▶ [WORK ORDER]:
An exact printout of all the entries is required.

▶ [EXTRACTED MATERIAL]:
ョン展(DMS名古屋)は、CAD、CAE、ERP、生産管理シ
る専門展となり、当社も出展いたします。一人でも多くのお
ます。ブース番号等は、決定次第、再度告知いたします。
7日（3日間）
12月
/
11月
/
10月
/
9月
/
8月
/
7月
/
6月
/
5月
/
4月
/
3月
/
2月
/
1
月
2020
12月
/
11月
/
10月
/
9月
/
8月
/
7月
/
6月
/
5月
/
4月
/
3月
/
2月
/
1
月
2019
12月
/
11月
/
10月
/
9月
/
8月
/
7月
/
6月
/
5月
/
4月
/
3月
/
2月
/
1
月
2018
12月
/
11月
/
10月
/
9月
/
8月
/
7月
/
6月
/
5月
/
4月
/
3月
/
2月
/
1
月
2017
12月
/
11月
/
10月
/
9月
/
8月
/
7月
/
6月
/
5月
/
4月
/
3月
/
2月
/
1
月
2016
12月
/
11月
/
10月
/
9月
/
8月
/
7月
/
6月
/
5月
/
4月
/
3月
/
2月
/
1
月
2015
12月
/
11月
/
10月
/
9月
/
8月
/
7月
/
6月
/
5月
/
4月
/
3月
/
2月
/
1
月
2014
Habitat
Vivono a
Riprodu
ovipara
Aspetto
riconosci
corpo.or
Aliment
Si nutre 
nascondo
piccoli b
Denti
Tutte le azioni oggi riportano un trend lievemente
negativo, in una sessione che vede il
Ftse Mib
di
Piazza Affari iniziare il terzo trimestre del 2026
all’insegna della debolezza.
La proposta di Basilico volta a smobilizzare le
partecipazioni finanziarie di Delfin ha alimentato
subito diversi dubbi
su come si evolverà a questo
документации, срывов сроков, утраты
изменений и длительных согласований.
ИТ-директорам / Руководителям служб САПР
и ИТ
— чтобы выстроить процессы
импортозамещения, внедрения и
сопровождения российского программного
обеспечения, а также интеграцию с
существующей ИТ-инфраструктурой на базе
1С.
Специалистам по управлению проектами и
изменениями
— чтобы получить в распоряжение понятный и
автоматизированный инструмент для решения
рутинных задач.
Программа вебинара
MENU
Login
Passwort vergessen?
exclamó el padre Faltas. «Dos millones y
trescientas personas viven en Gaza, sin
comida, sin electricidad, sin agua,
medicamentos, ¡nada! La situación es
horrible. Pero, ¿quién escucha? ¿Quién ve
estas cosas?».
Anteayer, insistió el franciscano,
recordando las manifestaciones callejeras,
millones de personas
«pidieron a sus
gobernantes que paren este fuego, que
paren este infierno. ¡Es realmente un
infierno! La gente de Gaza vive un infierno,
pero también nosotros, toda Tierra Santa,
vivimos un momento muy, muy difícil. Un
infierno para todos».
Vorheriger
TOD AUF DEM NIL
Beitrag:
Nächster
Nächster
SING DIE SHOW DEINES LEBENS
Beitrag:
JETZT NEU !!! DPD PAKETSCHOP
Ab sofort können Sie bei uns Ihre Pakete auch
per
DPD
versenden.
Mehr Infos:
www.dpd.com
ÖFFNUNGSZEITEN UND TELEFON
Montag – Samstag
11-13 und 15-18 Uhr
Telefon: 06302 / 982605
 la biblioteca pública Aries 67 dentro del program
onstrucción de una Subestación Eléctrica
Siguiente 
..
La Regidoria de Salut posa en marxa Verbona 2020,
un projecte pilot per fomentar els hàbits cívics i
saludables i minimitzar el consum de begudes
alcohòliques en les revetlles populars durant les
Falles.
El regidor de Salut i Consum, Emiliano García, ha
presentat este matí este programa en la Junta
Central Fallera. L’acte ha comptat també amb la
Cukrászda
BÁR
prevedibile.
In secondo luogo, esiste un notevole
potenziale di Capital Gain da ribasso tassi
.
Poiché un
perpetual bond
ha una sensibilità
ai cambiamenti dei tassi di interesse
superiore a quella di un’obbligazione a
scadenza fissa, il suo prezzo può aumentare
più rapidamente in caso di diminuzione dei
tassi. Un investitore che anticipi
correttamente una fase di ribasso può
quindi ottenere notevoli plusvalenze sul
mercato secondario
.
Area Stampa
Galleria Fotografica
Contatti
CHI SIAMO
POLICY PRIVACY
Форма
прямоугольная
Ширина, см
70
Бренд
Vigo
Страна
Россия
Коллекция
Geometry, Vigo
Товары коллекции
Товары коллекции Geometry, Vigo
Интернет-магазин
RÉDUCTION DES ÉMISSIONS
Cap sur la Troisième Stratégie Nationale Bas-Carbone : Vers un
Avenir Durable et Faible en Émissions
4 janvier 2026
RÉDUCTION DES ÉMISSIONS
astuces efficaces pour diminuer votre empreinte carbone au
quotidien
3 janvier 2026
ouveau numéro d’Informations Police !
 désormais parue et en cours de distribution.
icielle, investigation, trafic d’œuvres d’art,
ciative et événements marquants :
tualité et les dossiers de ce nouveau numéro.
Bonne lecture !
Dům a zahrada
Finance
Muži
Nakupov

▶ [RESPONSE TO THE TASK]:
ョン展(DMS名古屋)は、CAD、CAE、ERP、生産管理シ
る専門展となり、当社も出展いたします。一人でも多くのお
ます。ブース番号等は、決定次第、再度告知いたします。
7日（3日間）
12月
/
11月
/
10月
/
9月
/
8月
/
7月
/
6月
/
5月
/
4月
/
3月
/
2月
/
1
月
2020
12月
/
11月
/
10月
/
9月
/
8月
/
7月
/
6月
/
5月
/
4月
/
3月
/
2月
/
1
月
2019
12月
/
11月
/
10月
/
9月
/
8月
/
7月
/
6月
/
5月
/
4月
/
3月
/
2月
/
1
月
2018
12月
/
11月
/
10月
/
9月
/
8月
/
7月
/
6月
/
5月
/
4月
/
3月
/
2月
/
1
月
2017
12月
/
11月
/
10月
/
9月
/
8月
/
7月
/
6月
/
5月
/
4月
/
3月
/
2月
/
1
月
2016
12月
/
11月
/
10月
/
9月
/
8月
/
7月
/
6月
/
5月
/
4月
/
3月
/
2月
/
1
月
2015
12月
/
11月
/
10月
/
9月
/
8月
/
7月
/
6月
/
5月
/
4月
/
3月
/
2月
/
1
月
2014
Habitat
Vivono a
Riprodu
ovipara
Aspetto
riconosci
corpo.or
Aliment
Si nutre 
nascondo
piccoli b
Denti
Tutte le azioni oggi riportano un trend lievemente
negativo, in una sessione che vede il
Ftse Mib
di
Piazza Affari iniziare il terzo trimestre del 2026
all’insegna della debolezza.
La proposta di Basilico volta a smobilizzare le
partecipazioni finanziarie di Delfin ha alimentato
subito diversi dubbi
su come si evolverà a questo
документации, срывов сроков, утраты
изменений и длительных согласований.
ИТ-директорам / Руководителям служб САПР
и ИТ
— чтобы выстроить процессы
импортозамещения, внедрения и
сопровождения российского программного
обеспечения, а также интеграцию с
существующей ИТ-инфраструктурой на базе
1С.
Специалистам по управлению проектами и
изменениями
— чтобы получить в распоряжение понятный и
автоматизированный инструмент для решения
рутинных задач.
Программа вебинара
MENU
Login
Passwort vergessen?
exclamó el padre Faltas. «Dos millones y
trescientas personas viven en Gaza, sin
comida, sin electricidad, sin agua,
medicamentos, ¡nada! La situación es
horrible. Pero, ¿quién escucha? ¿Quién ve
estas cosas?».
Anteayer, insistió el franciscano,
recordando las manifestaciones callejeras,
millones de personas
«pidieron a sus
gobernantes que paren este fuego, que
paren este infierno. ¡Es realmente un
infierno! La gente de Gaza vive un infierno,
pero también nosotros, toda Tierra Santa,
vivimos un momento muy, muy difícil. Un
infierno para todos».
Vorheriger
TOD AUF DEM NIL
Beitrag:
Nächster
Nächster
SING DIE SHOW DEINES LEBENS
Beitrag:
JETZT NEU !!! DPD PAKETSCHOP
Ab sofort können Sie bei uns Ihre Pakete auch
per
DPD
versenden.
Mehr Infos:
www.dpd.com
ÖFFNUNGSZEITEN UND TELEFON
Montag – Samstag
11-13 und 15-18 Uhr
Telefon: 06302 / 982605
 la biblioteca pública Aries 67 dentro del program
onstrucción de una Subestación Eléctrica
Siguiente 
..
La Regidoria de Salut posa en marxa Verbona 2020,
un projecte pilot per fomentar els hàbits cívics i
saludables i minimitzar el consum de begudes
alcohòliques en les revetlles populars durant les
Falles.
El regidor de Salut i Consum, Emiliano García, ha
presentat este matí este programa en la Junta
Central Fallera. L’acte ha comptat també amb la
Cukrászda
BÁR
prevedibile.
In secondo luogo, esiste un notevole
potenziale di Capital Gain da ribasso tassi
.
Poiché un
perpetual bond
ha una sensibilità
ai cambiamenti dei tassi di interesse
superiore a quella di un’obbligazione a
scadenza fissa, il suo prezzo può aumentare
più rapidamente in caso di diminuzione dei
tassi. Un investitore che anticipi
correttamente una fase di ribasso può
quindi ottenere notevoli plusvalenze sul
mercato secondario
.
Area Stampa
Galleria Fotografica
Contatti
CHI SIAMO
POLICY PRIVACY
Форма
прямоугольная
Ширина, см
70
Бренд
Vigo
Страна
Россия
Коллекция
Geometry, Vigo
Товары коллекции
Товары коллекции Geometry, Vigo
Интернет-магазин
RÉDUCTION DES ÉMISSIONS
Cap sur la Troisième Stratégie Nationale Bas-Carbone : Vers un
Avenir Durable et Faible en Émissions
4 janvier 2026
RÉDUCTION DES ÉMISSIONS
astuces efficaces pour diminuer votre empreinte carbone au
quotidien
3 janvier 2026
ouveau numéro d’Informations Police !
 désormais parue et en cours de distribution.
icielle, investigation, trafic d’œuvres d’art,
ciative et événements marquants :
tualité et les dossiers de ce nouveau numéro.
Bonne lecture !
Dům a zahrada
Finance
Muži
Nakupov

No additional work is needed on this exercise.